> _Work required_
Each line that holds the string "tourist" counts once. Say how many such lines the entries have, giving the number only.

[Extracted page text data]
______________________________
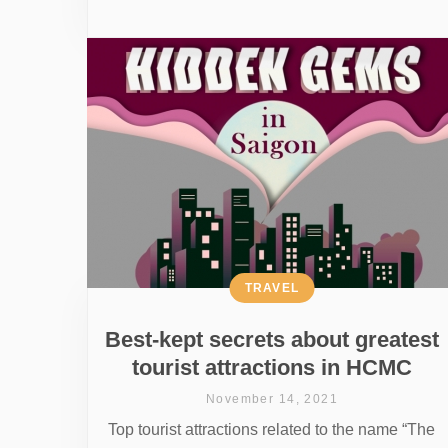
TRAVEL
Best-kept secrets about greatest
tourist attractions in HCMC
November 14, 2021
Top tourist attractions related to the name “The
______________________________
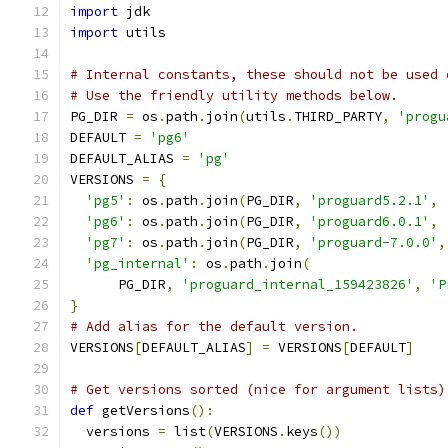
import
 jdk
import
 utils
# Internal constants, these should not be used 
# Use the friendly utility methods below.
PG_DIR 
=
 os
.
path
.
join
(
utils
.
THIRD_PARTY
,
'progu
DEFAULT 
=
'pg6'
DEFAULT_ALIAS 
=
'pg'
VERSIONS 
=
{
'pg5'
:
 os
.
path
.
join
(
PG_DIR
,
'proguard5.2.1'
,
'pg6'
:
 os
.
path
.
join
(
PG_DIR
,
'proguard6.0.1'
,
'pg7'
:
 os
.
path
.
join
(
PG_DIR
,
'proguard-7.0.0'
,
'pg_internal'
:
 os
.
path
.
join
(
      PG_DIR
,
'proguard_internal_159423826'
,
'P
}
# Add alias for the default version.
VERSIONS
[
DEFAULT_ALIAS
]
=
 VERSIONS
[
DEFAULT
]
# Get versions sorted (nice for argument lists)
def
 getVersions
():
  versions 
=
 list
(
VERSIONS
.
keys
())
______________________________
> _Written reply_
2